Ordinanza di Cassazione Penale Sez. 7 Num. 50974 Anno 2023
Penale Ord. Sez. 7 Num. 50974 Anno 2023
Presidente: COGNOME
Relatore: COGNOME
Data Udienza: 30/11/2023
ORDINANZA
sul ricorso proposto da:
NOME (CODICE_FISCALE) nato il DATA_NASCITA
avverso l’ordinanza del 05/07/2023 del TRIB. SORVEGLIANZA di ROMA
dato avviso alle parti;
udita la relazione svolta dal Consigliere COGNOME;
Rilevato in fatto e considerato in diritto
Ritenuto che le censure dedotte nel ricorso di NOME COGNOME NOME – nel quale il difensore si duole della violazione di legge e del vizio di motivazione in relazione al mancato riconoscimento delle misure alternative di cui agli artt. 47 e 47 ter I. 26 luglio 1975, n. 354 (Ord. pen.) – oltre a non essere consentite, in quanto costituite da mere doglianze di fatto e volte a prefigurare una rivalutazione delle fonti probatorie, sono manifestamente infondate e aspecifiche.
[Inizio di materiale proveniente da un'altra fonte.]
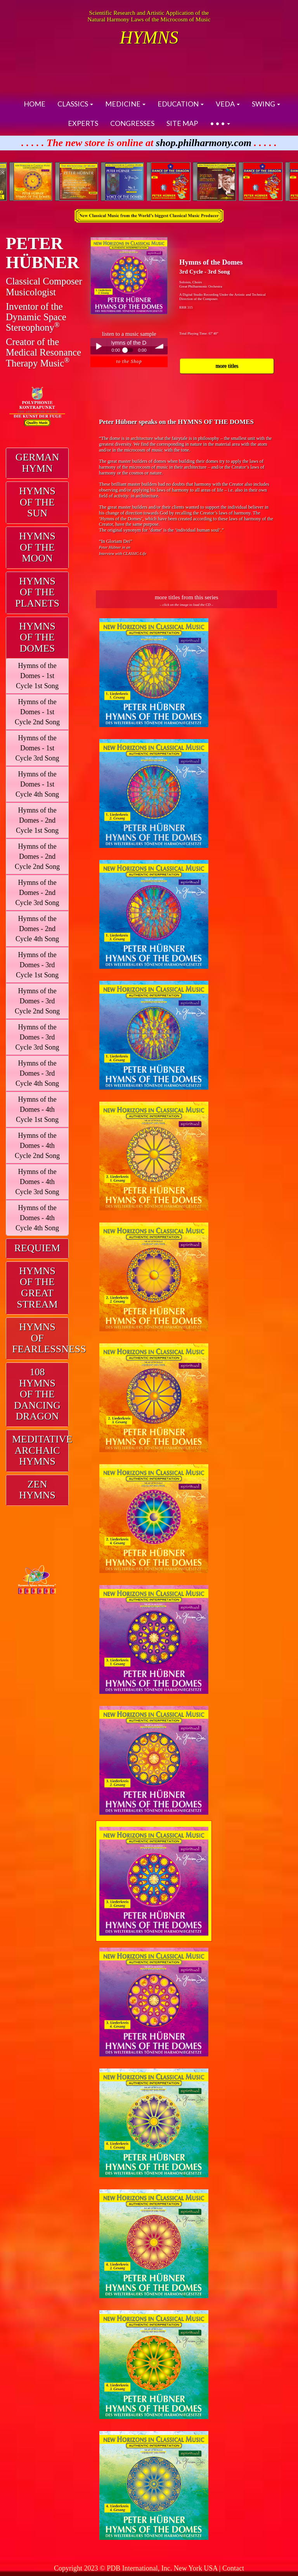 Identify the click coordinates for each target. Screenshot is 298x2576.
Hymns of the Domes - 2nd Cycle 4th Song (37, 929)
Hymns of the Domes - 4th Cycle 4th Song (37, 1218)
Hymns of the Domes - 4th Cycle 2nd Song (37, 1146)
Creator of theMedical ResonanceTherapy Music (43, 352)
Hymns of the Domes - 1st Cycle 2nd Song (37, 712)
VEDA (228, 103)
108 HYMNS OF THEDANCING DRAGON (37, 1394)
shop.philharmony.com (203, 142)
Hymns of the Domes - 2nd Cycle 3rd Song (37, 893)
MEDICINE (125, 103)
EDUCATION (181, 103)
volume (159, 346)
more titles (226, 366)
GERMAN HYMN (37, 463)
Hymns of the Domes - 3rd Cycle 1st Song (37, 965)
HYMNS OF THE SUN (37, 502)
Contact (233, 2568)
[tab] (37, 463)
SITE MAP (182, 123)
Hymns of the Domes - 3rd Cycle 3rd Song (37, 1037)
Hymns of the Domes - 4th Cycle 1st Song (37, 1109)
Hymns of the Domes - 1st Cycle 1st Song (37, 676)
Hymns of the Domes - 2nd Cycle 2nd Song (37, 856)
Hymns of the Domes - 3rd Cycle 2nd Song (37, 1001)
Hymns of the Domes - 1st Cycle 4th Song (37, 784)
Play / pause (98, 346)
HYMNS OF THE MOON (37, 547)
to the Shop (129, 361)
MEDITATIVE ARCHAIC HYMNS (42, 1450)
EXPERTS (83, 123)
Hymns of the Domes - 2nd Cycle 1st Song (37, 820)
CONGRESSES (132, 123)
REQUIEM (37, 1248)
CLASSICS (75, 103)
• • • (220, 123)
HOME (34, 103)
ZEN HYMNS (37, 1490)
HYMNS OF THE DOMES (37, 637)
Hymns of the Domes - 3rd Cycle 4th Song (37, 1073)
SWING (266, 103)
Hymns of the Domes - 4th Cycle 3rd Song (37, 1182)
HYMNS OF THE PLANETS (37, 592)
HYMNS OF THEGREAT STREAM (37, 1287)
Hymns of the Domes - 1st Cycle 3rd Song (37, 748)
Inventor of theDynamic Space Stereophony (36, 317) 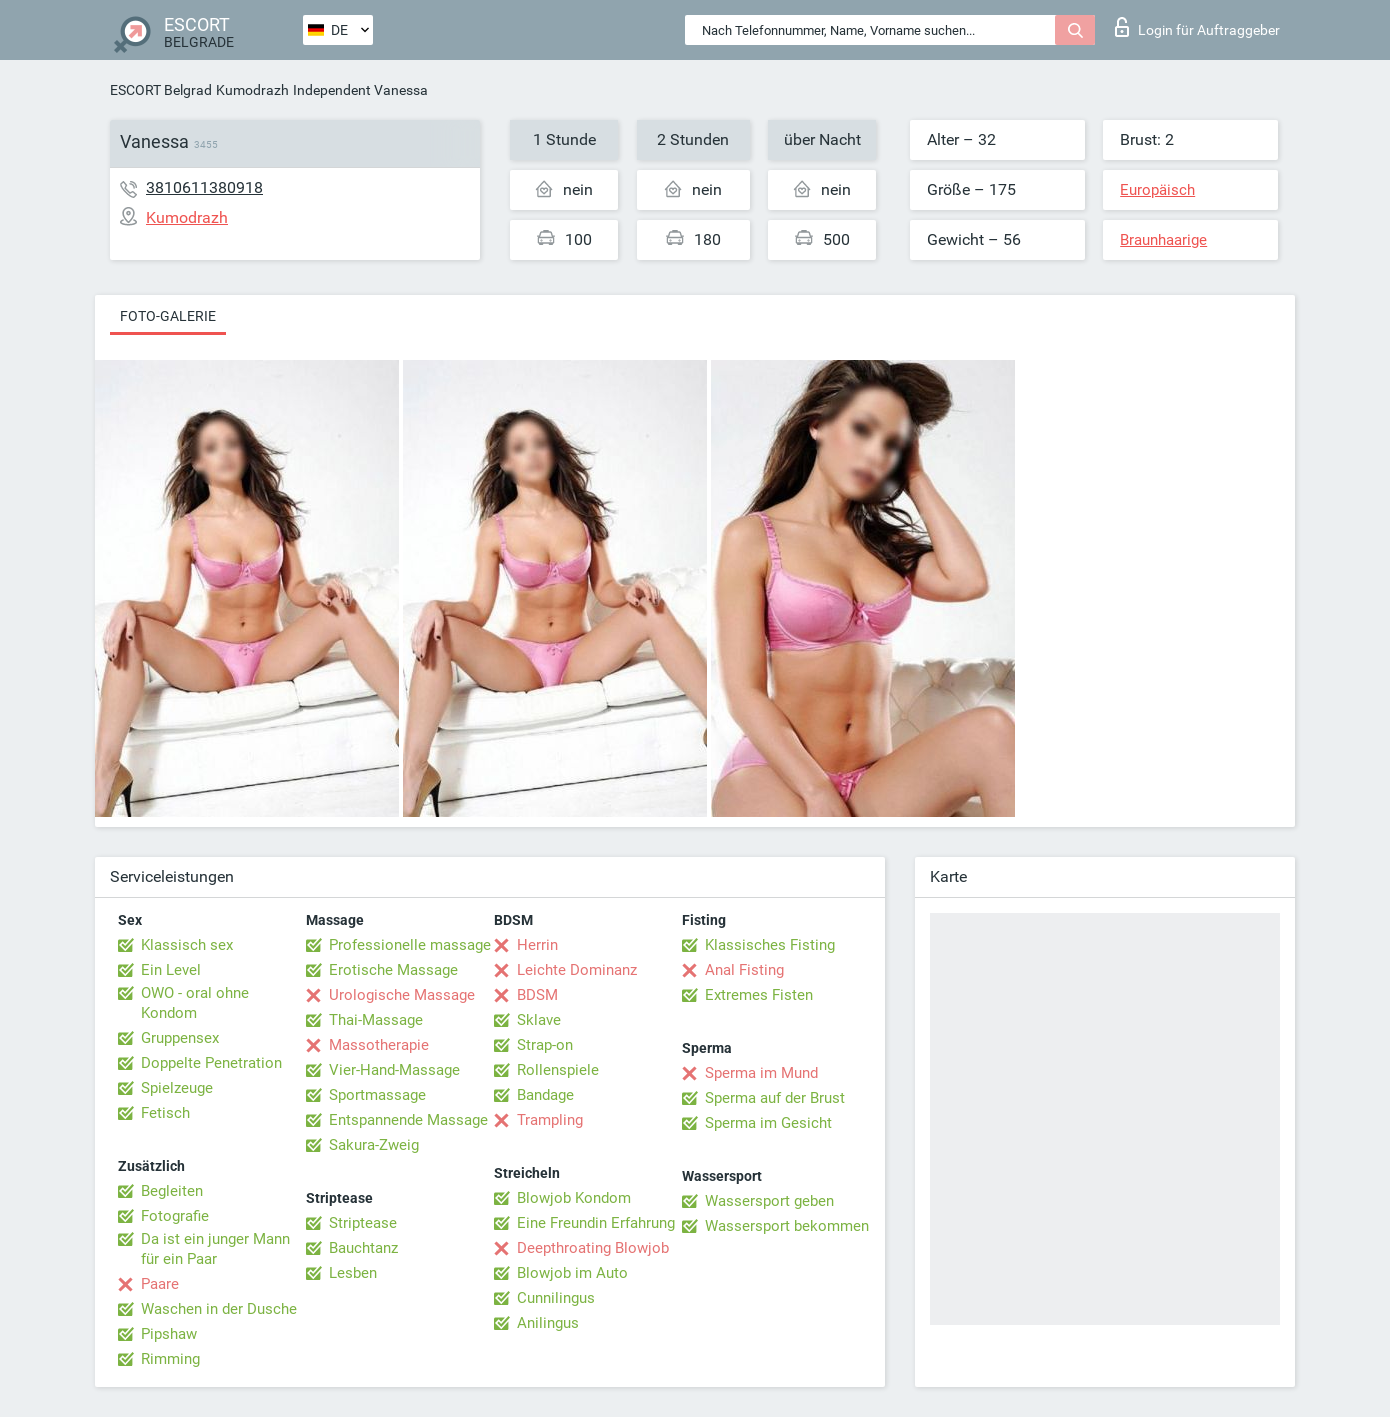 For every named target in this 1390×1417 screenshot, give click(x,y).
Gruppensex (180, 1038)
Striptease (363, 1223)
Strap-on (545, 1045)
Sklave (539, 1020)
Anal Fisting (744, 970)
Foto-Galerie (168, 316)
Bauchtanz (363, 1248)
Invero, il Tribunale di sorveglianza di Roma, nel rigettare le richieste, fa riferimento all’informativa della RAGIONE_SOCIALE di Roma RAGIONE_SOCIALE, da cui si ricava che il soggetto è irregolare sul territorio, poiché destinatario del rifiuto d rinnovo del permesso di soggiorno emesso nell’aprile del 2019, nonché all’informativa dei RAGIONE_SOCIALE di Guardavalle, che riferisce, altresì, di denunce per ricettazione, furto, lesioni aggravate, violenza e minaccia a pubblico ufficiale, fatti commessi tra il 2006 e il 2019. Facendo leva sui precedenti penali, sui reati in cumulo e sulle informazioni provenienti dai RAGIONE_SOCIALE di Guardavalle, il Tribunale esclude la concedibilità dell’affidamento in prova, anche tenendo in considerazione la circostanza che il condannato non è mai comparso per riferire in merito al suo modus vivendi; e con riguardo alla misura della detenzione domiciliare, osserva che, lungi dall’essere sufficiente un domicilio idoneo, non è possibile formulare un giudizio di affidabilità del ricorrente e che, sulla base delle circostanze sopra menzionate, sussiste il rischio che il condannato commetta altri reati.
Rilevato, pertanto, che il ricorso deve essere dichiarato inammissibile, con conseguente condanna del ricorrente al pagamento delle spese processuali e, non ricorrendo ipotesi di esonero, al versamento di una somma alla Cassa delle ammende, determinabile in tremila euro, ai sensi dell’art. 616 cod. proc. pen.
P.Q.M.
Dichiara inammissibile il ricorso e condanna il ricorrente al pagamento delle spese processuali e della somma di euro tremila in favore della Cassa delle ammende. Così deciso in Roma, il 30 novembre 2023.